5 December 2018 - Big Data in Higher Education

Secretariat 2 January 2019


This meeting of the All-Party Parliamentary University Group will explore how big data is being used for innovation in the higher education sector, with contributions from speakers with a range of views and experiences.  
The expansion of datasets that are available on student outcomes, funding and provision have been celebrated by universities, as it allows for in depth investigations in to the impact that universities have and draws attention to possibilities to expand outreach and delivery. The new data landscape is far more complex than before, therefore while new opportunities are abound it has also created difficulties for some institutions in developing the infrastructure to harness this data effectively. 
This guide will give further information about the ways in which big data is being used to drive the sector forward, as well as looking ahead as to how data may be used in the future. 
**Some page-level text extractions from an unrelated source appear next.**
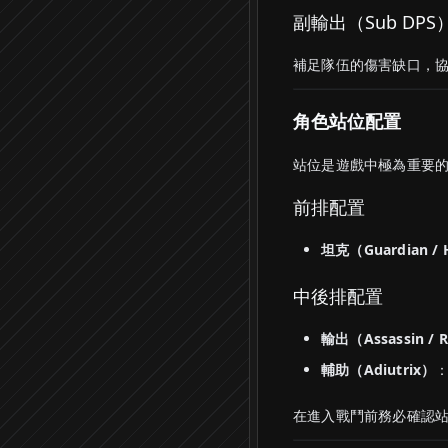
副輸出（Sub DPS
補足隊伍的傷害缺口，
角色站位配置
站位是遊戲中極為重要
前排配置
坦克（Guardian / 
中後排配置
輸出（Assassin / R
輔助（Adiutrix）
在進入戰鬥前務必確認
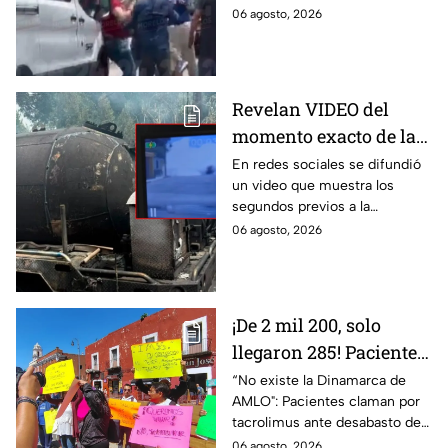
adultos desatan pelea
emergencia, dos hombres
06 agosto, 2026
tras explosión de pipa
comenzaron a pelear mientras
en Cuernavaca
un niño lloraba en el lugar.
Revelan VIDEO del
momento exacto de la
explosión de pipa de
En redes sociales se difundió
un video que muestra los
gas en Cuernavaca,
segundos previos a la
Morelos
explosión de una pipa de gas
06 agosto, 2026
LP en Cuernavaca, Morelos.
¡De 2 mil 200, solo
llegaron 285! Pacientes
claman por
“No existe la Dinamarca de
AMLO": Pacientes claman por
medicamentos ante
tacrolimus ante desabasto de
desabasto en IMSS
medicamentos en hospital del
06 agosto, 2026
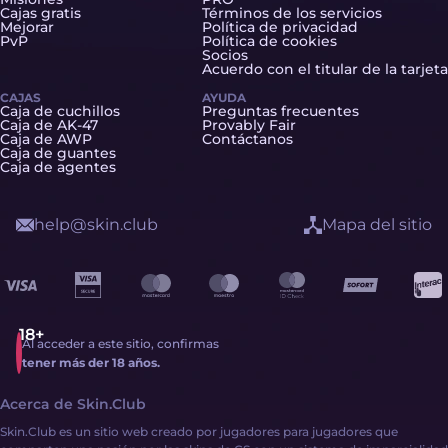
Cajas gratis
Términos de los servicios
Mejorar
Política de privacidad
PvP
Política de cookies
Socios
Acuerdo con el titular de la tarjeta
CAJAS
AYUDA
Caja de cuchillos
Preguntas frecuentes
Caja de AK-47
Provably Fair
Caja de AWP
Contáctanos
Caja de guantes
Caja de agentes
help@skin.club
Mapa del sitio
Al acceder a este sitio, confirmas
tener más der 18 años.
Acerca de Skin.Club
Skin.Club es un sitio web creado por jugadores para jugadores que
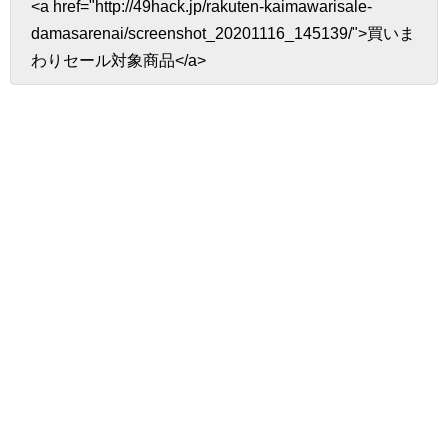
<a href="http://49hack.jp/rakuten-kaimawarisale-
damasarenai/screenshot_20201116_145139/">買いま
わりセール対象商品</a>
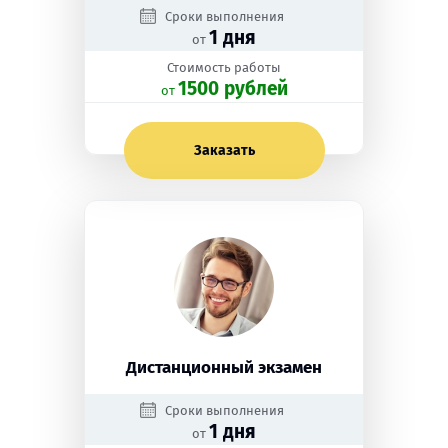
Сроки выполнения
1 дня
от
Стоимость работы
1500 рублей
oт
Заказать
Дистанционный экзамен
Сроки выполнения
1 дня
от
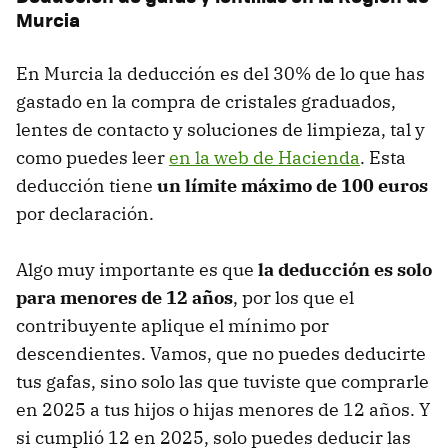
Murcia
En Murcia la deducción es del 30% de lo que has
gastado en la compra de cristales graduados,
lentes de contacto y soluciones de limpieza, tal y
como puedes leer
en la web de Hacienda
. Esta
deducción tiene
un límite máximo de 100 euros
por declaración.
Algo muy importante es que
la deducción es solo
para menores de 12 años
, por los que el
contribuyente aplique el mínimo por
descendientes. Vamos, que no puedes deducirte
tus gafas, sino solo las que tuviste que comprarle
en 2025 a tus hijos o hijas menores de 12 años. Y
si cumplió 12 en 2025, solo puedes deducir las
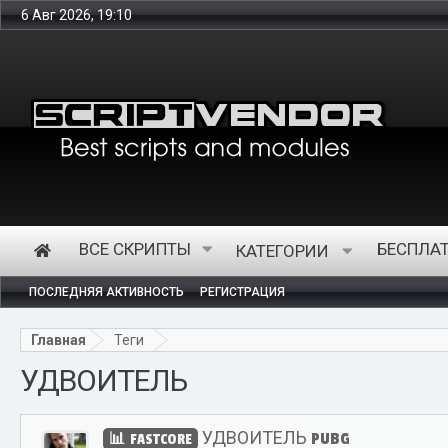
6 Авг 2026, 19:10
ВСЕ СКРИПТЫ
БЕСПЛА
КАТЕГОРИИ
ПОСЛЕДНЯЯ АКТИВНОСТЬ
РЕГИСТРАЦИЯ
Главная
Теги
УДВОИТЕЛЬ
УДВОИТЕЛЬ PUBG
FASTCORE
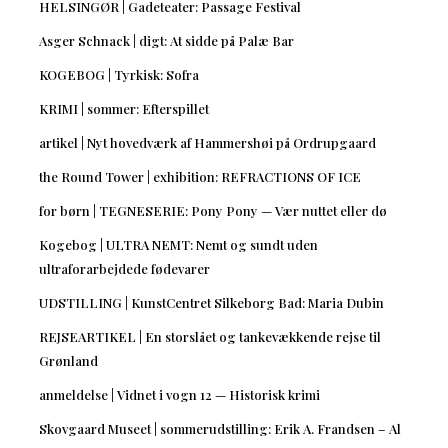
HELSINGØR | Gadeteater: Passage Festival
Asger Schnack | digt: At sidde på Palæ Bar
KOGEBOG | Tyrkisk: Sofra
KRIMI | sommer: Efterspillet
artikel | Nyt hovedværk af Hammershøi på Ordrupgaard
the Round Tower | exhibition: REFRACTIONS OF ICE
for børn | TEGNESERIE: Pony Pony — Vær nuttet eller dø
Kogebog | ULTRA NEMT: Nemt og sundt uden
ultraforarbejdede fødevarer
UDSTILLING | KunstCentret Silkeborg Bad: Maria Dubin
REJSEARTIKEL | En storslået og tankevækkende rejse til
Grønland
anmeldelse | Vidnet i vogn 12 — Historisk krimi
Skovgaard Museet | sommerudstilling: Erik A. Frandsen – Al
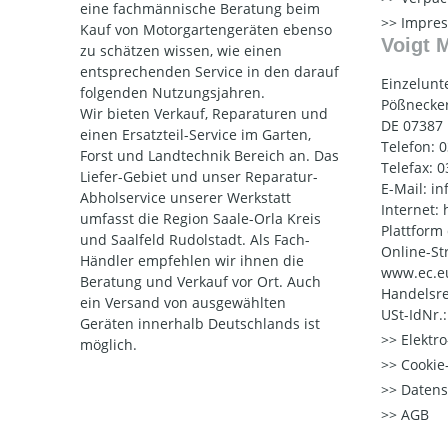
eine fachmännische Beratung beim
Impre
Kauf von Motorgartengeräten ebenso
Voigt 
zu schätzen wissen, wie einen
entsprechenden Service in den darauf
Einzelunt
folgenden Nutzungsjahren.
Pößnecker
Wir bieten Verkauf, Reparaturen und
DE 07387
einen Ersatzteil-Service im Garten,
Telefon: 
Forst und Landtechnik Bereich an. Das
Telefax: 
Liefer-Gebiet und unser Reparatur-
E-Mail: i
Abholservice unserer Werkstatt
Internet:
umfasst die Region Saale-Orla Kreis
Plattform
und Saalfeld Rudolstadt. Als Fach-
Online-St
Händler empfehlen wir ihnen die
www.ec.e
Beratung und Verkauf vor Ort. Auch
Handelsre
ein Versand von ausgewählten
USt-IdNr.
Geräten innerhalb Deutschlands ist
Elektr
möglich.
Cookie-
Datens
AGB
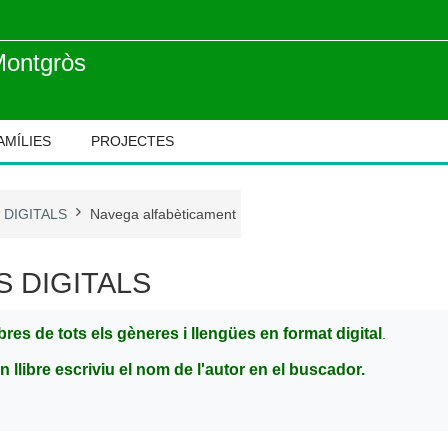
Montgròs
AMÍLIES
PROJECTES
 DIGITALS
Navega alfabèticament
S DIGITALS
ibres de tots els gèneres i llengües en format digital
.
n llibre escriviu el nom de l'autor en el buscador.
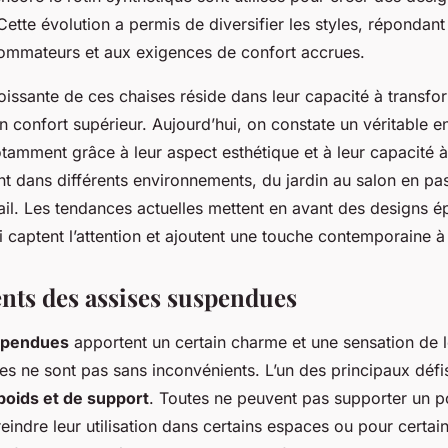
tte évolution a permis de diversifier les styles, répondant
ommateurs et aux exigences de confort accrues.
roissante de ces chaises réside dans leur capacité à transf
un confort supérieur. Aujourd’hui, on constate un véritable
amment grâce à leur aspect esthétique et à leur capacité à 
 dans différents environnements, du jardin au salon en pa
ail. Les tendances actuelles mettent en avant des designs é
i captent l’attention et ajoutent une touche contemporaine à t
nts des assises suspendues
spendues
apportent un certain charme et une sensation de 
es ne sont pas sans inconvénients. L’un des principaux défi
 poids et de support
. Toutes ne peuvent pas supporter un p
reindre leur utilisation dans certains espaces ou pour certai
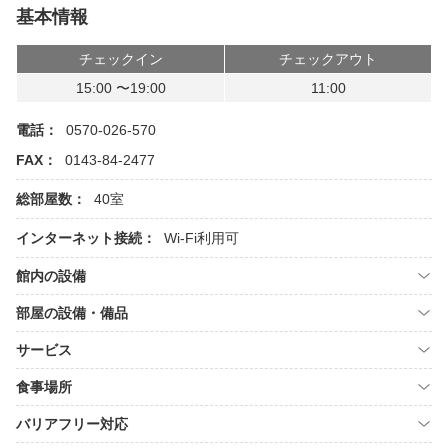
基本情報
チェックイン
チェックアウト
15:00 〜19:00
11:00
電話：
0570-026-570
FAX：
0143-84-2477
総部屋数：
40室
インターネット接続：
Wi-Fi利用可
館内の設備
部屋の設備・備品
サービス
食事場所
バリアフリー対応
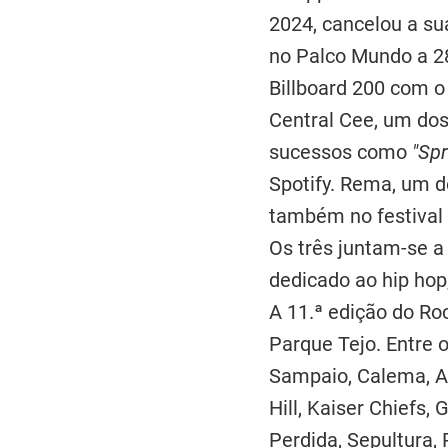
2024, cancelou a su
no Palco Mundo a 2
Billboard 200 com 
Central Cee, um dos
sucessos como
"Spr
Spotify. Rema, um d
também no festiva
Os três juntam-se a 
dedicado ao hip hop,
A 11.ª edição do Roc
Parque Tejo. Entre 
Sampaio, Calema, A
Hill, Kaiser Chiefs
Perdida, Sepultura, 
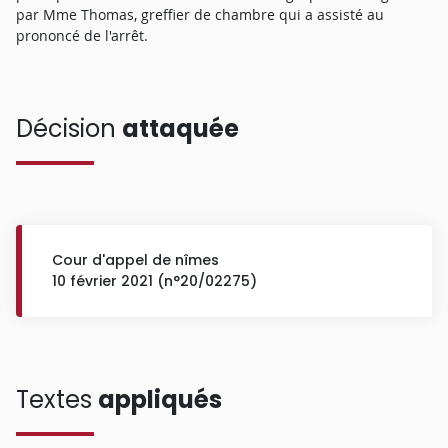
par Mme Thomas, greffier de chambre qui a assisté au
prononcé de l'arrêt.
Décision
attaquée
Cour d'appel de nîmes
10 février 2021 (n°20/02275)
Textes
appliqués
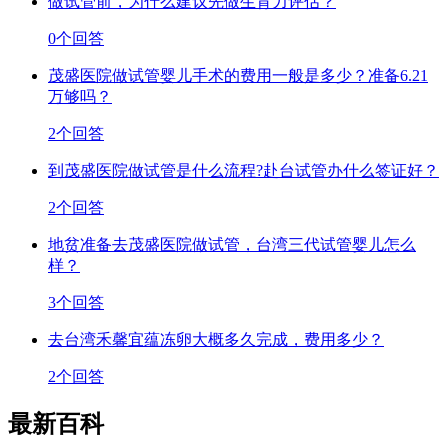
做试管前，为什么建议先做生育力评估？
0个回答
茂盛医院做试管婴儿手术的费用一般是多少？准备6.21
万够吗？
2个回答
到茂盛医院做试管是什么流程?赴台试管办什么签证好？
2个回答
地贫准备去茂盛医院做试管，台湾三代试管婴儿怎么
样？
3个回答
去台湾禾馨宜蕴冻卵大概多久完成，费用多少？
2个回答
最新百科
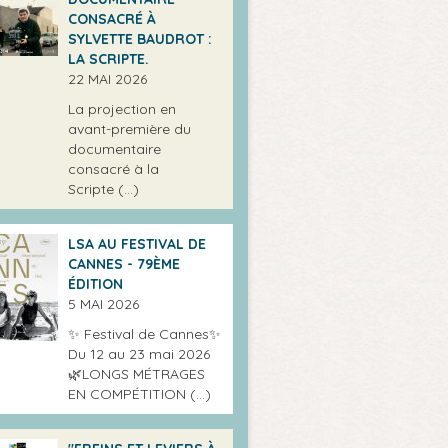
CONSACRÉ À
SYLVETTE BAUDROT :
LA SCRIPTE.
22 MAI 2026
La projection en
avant-première du
documentaire
consacré à la
Scripte (…)
LSA AU FESTIVAL DE
CANNES - 79ÈME
ÉDITION
5 MAI 2026
✨ Festival de Cannes✨
Du 12 au 23 mai 2026
🌿LONGS MÉTRAGES
EN COMPÉTITION (…)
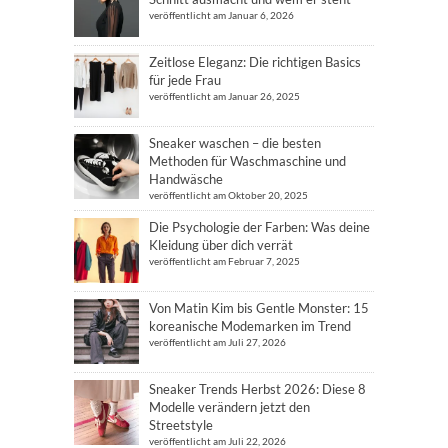
veröffentlicht am Januar 6, 2026
Zeitlose Eleganz: Die richtigen Basics
für jede Frau
veröffentlicht am Januar 26, 2025
Sneaker waschen – die besten
Methoden für Waschmaschine und
Handwäsche
veröffentlicht am Oktober 20, 2025
Die Psychologie der Farben: Was deine
Kleidung über dich verrät
veröffentlicht am Februar 7, 2025
Von Matin Kim bis Gentle Monster: 15
koreanische Modemarken im Trend
veröffentlicht am Juli 27, 2026
Sneaker Trends Herbst 2026: Diese 8
Modelle verändern jetzt den
Streetstyle
veröffentlicht am Juli 22, 2026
The Office for Students and Regulation 

The Office for Students (OfS) was established by the Higher Education and Research Act 2017 and came into operation in April 2018. It consolidates the higher education regulatory environment into one organisation. Whereas the Higher Education Funding Council for England (HEFCE) operated as a funding organisation, paid for by government grants, the OfS is funded by registered higher education providers. Providers are required to meet several initial and ongoing registration conditions. Additional specific conditions can be applied to a provider dependent on calculated risk.  
The OfS aims to be a student focused and evidence-based regulator, using data and information to underpin its regulatory approach. The OfS defines data as structured provider data returns, annual survey data, data from other bodies such as UCAS and social media or web analytics data. At the time of publication, the OfS’ data strategy has not been published, but is expected in Winter 2018. This strategy will expand on the regulatory framework and specify its data requirements for providers.  
The OfS’ risk-based approach to regulation is a significant change for the sector. This approach will be guided by data, signalling which providers require auditing, the designation of specific conditions and emerging risks for the higher education sector. The OfS does not set numerical targets for providers to meet, but instead assesses providers based on data and evidence.  Data will also be used to improve equality and 
diversity in the sector, inform students’ university choices and allow providers to meet the new transparency duty. 
The Teaching Excellence and Student Outcomes Framework (TEF) is a mechanism for assessing teaching quality at universities and colleges, and how these institutions ensure good outcomes for their students in terms of employment or further study. The aims of the TEF are to better inform student choice, and to reward excellent teaching. Participation is currently voluntary and around 300 universities and colleges hold a TEF award. 
The TEF process is managed by the Office for Students (OfS), and ratings are judged by an independent panel of students, academics and other experts. The panel considers contextual data and a range of metrics to decide on an initial hypothesis. These metrics use data from the following sources: - NSS data is used to analyse teaching quality, the learning environment and student satisfaction. - Higher Education Statistics Agency (HESA) and Individualised Learner Record (ILR) data is used to assess student continuation rates. - Longitudinal Education Outcomes (LEO) data is used to analyse graduate employment and earnings. - OfS data is used to look at grade inflation and differential degree attainment (note that these are supplementary metrics). The panel then considers other evidence, including submissions from the institution, before deciding on a final rating. 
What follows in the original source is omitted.